Ralf Strauch fühlt sich manchmal so überflüssig im weltweiten Netz

Jetzt sind sie aufgeflogen. Sie haben sich verraten. Sie brauchen mich eigentlich gar nicht. Meine Elektrogeräte, meine ich. Der Anlass war eigentlich profan. Ich war einen Tag nicht in der Redaktion, also habe ich den Abwesenheitsassistenten eingeschaltet: „Ralf Strauch ist zurzeit nicht in der Redaktion...“ – eigentlich ein ganz normaler Vorgang.

Doch dann kam eine Pressemitteilung aus dem Rathaus. Mein Rechner antwortet, wie ihm geheißen: „Ralf Strauch ist zurzeit ...“. Die Antwort aus dem Rathaus kam prompt, offensichtlich weil die Mitarbeiterin kurz vor ihrem Urlaub an mich geschrieben hatte: „... Ist zurzeit nicht im Hause ...!“

Mein Rechner reagierte sofort. „Ach Gott, wo ist sie denn?“ „Macht Urlaub!“ Plötzlich meldete sich mein Drucker: „Überprüfen Sie die Füllstände.“ „Hallo Drucker, Ralf ist nicht da“, antwortete mein Mailingsystem sinngemäß – wir sind offensichtlich schon per Du. „Ja, dann sag es ihm später“, meinte der Drucker. „Gerne, da ist er recht zuverlässig“, weiß meine Mailbox mich zu loben.
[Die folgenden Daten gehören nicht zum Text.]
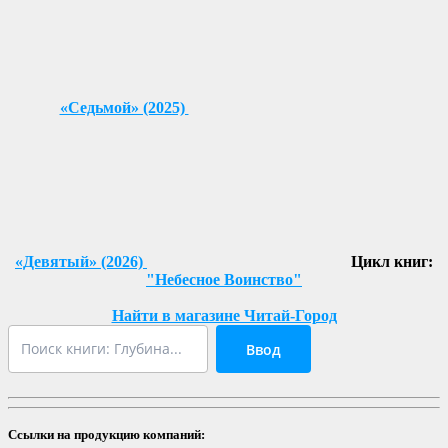
«Седьмой» (2025)
«Девятый» (2026)
Цикл книг:
"Небесное Воинство"
Найти в магазине Читай-Город
Ввод
Ссылки на продукцию компаний:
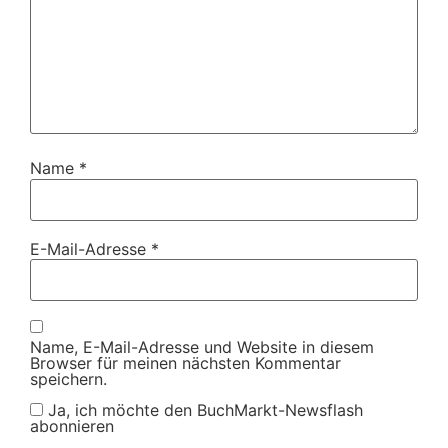
Name
*
E-Mail-Adresse
*
Name, E-Mail-Adresse und Website in diesem
Browser für meinen nächsten Kommentar
speichern.
Ja, ich möchte den BuchMarkt-Newsflash
abonnieren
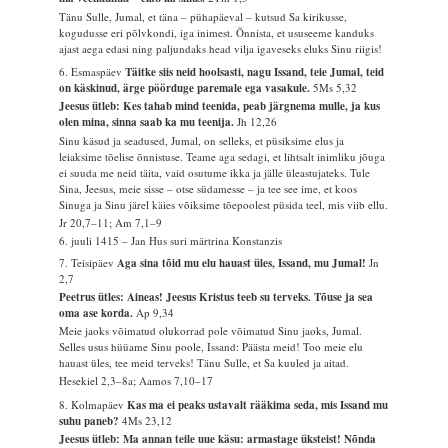
Tänu Sulle, Jumal, et täna – pühapäeval – kutsud Sa kirikusse,
kogudusse eri põlvkondi, iga inimest. Õnnista, et ususeeme kanduks
ajast aega edasi ning paljundaks head vilja igaveseks eluks Sinu riigis!
6. Esmaspäev
Täitke siis neid hoolsasti, nagu Issand, teie Jumal, teid
on käskinud, ärge pöörduge paremale ega vasakule.
5Ms 5,32
Jeesus ütleb: Kes tahab mind teenida, peab järgnema mulle, ja kus
olen mina, sinna saab ka mu teenija.
Jh 12,26
Sinu käsud ja seadused, Jumal, on selleks, et püsiksime elus ja
leiaksime tõelise õnnistuse. Teame aga sedagi, et lihtsalt inimliku jõuga
ei suuda me neid täita, vaid osutume ikka ja jälle üleastujateks. Tule
Sina, Jeesus, meie sisse – otse südamesse – ja tee see ime, et koos
Sinuga ja Sinu järel käies võiksime tõepoolest püsida teel, mis viib ellu.
Jr 20,7–11; Am 7,1–9
6. juuli 1415 – Jan Hus suri märtrina Konstanzis
7. Teisipäev
Aga sina tõid mu elu hauast üles, Issand, mu Jumal!
Jn
2,7
Peetrus ütles: Aineas! Jeesus Kristus teeb su terveks. Tõuse ja sea
oma ase korda.
Ap 9,34
Meie jaoks võimatud olukorrad pole võimatud Sinu jaoks, Jumal.
Selles usus hüüame Sinu poole, Issand: Päästa meid! Too meie elu
hauast üles, tee meid terveks! Tänu Sulle, et Sa kuuled ja aitad.
Hesekiel 2,3–8a; Aamos 7,10–17
8. Kolmapäev
Kas ma ei peaks ustavalt rääkima seda, mis Issand mu
suhu paneb?
4Ms 23,12
Jeesus ütleb: Ma annan teile uue käsu: armastage üksteist! Nõnda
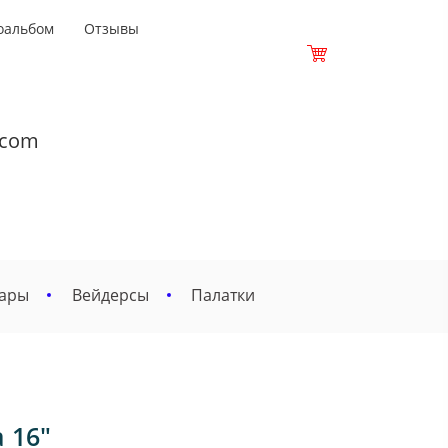
оальбом
Отзывы
.com
вары
Вейдерсы
Палатки
 16"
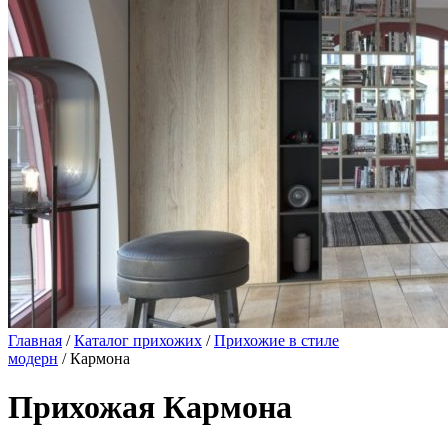
Главная
/
Каталог прихожих
/
Прихожие в стиле
модерн
/ Кармона
Прихожая Кармона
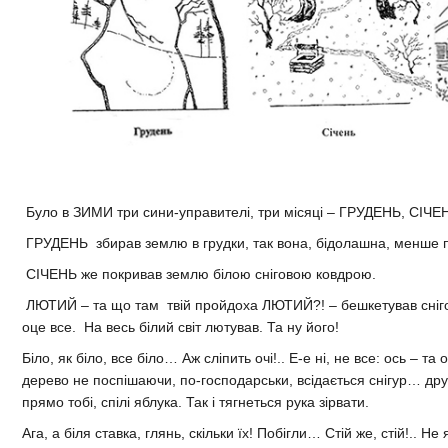
Було в ЗИМИ три сини-управителі, три місяці – ГРУДЕНЬ, СІЧ
ГРУДЕНЬ збирав землю в грудки, так вона, бідолашна, менше 
СІЧЕНЬ же покривав землю білою сніговою ковдрою.
ЛЮТИЙ – та що там твій пройдоха ЛЮТИЙ?! – бешкетував сніго
оце все. На весь білий світ лютував. Та ну його!
Біло, як біло, все біло… Аж сліпить очі!.. Е-е ні, не все: ось – т
дерево не поспішаючи, по-господарськи, всідається снігур… др
прямо тобі, спілі яблука. Так і тягнеться рука зірвати.
Ага, а біля ставка, глянь, скільки їх! Побігли… Стій же, стій!.. Не я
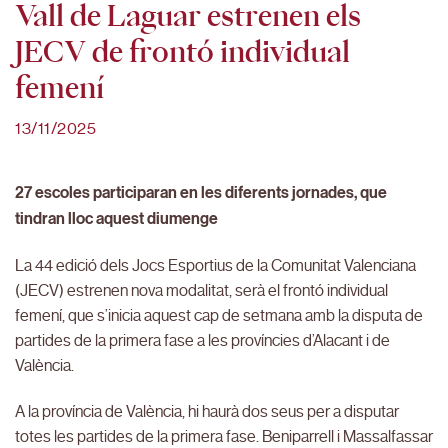
Vall de Laguar estrenen els
JECV de frontó individual
femení
13/11/2025
27 escoles participaran en les diferents jornades, que
tindran lloc aquest diumenge
La 44 edició dels Jocs Esportius de la Comunitat Valenciana
(JECV) estrenen nova modalitat, serà el frontó individual
femení, que s’inicia aquest cap de setmana amb la disputa de
partides de la primera fase a les províncies d’Alacant i de
València.
A la província de València, hi haurà dos seus per a disputar
totes les partides de la primera fase. Beniparrell i Massalfassar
Plötzlich läuft eine Whatsapp ein: „Waschmaschine ist fertig!“ „Moment mal, nicht vordrängeln, Waschmaschine, das Auto ist auch schon komplett geladen – das ist erst mal wichtiger“, hieß es mit Nachdruck vom Stellplatz meines Wagens. „Entschuldigung, vielleicht sollte Ralf auch mal wieder Kaffeebohnen kaufen – ist auch gerade im Angebot“, meinte mein Vollautomat für Heißgetränke.

Da meldete sich mein TV-Streamingdienst und brachte Ruhe ins komplette System. „Hallo, fahrt mal runter, er schaut gerade eine Sitcom und ich habe für ihn auch schon die nächste Sendung ausgesucht – lasst ihn also erst mal in Ruhe“. Gelassen legte ich meine Füße hoch – das lief noch ganz anlog.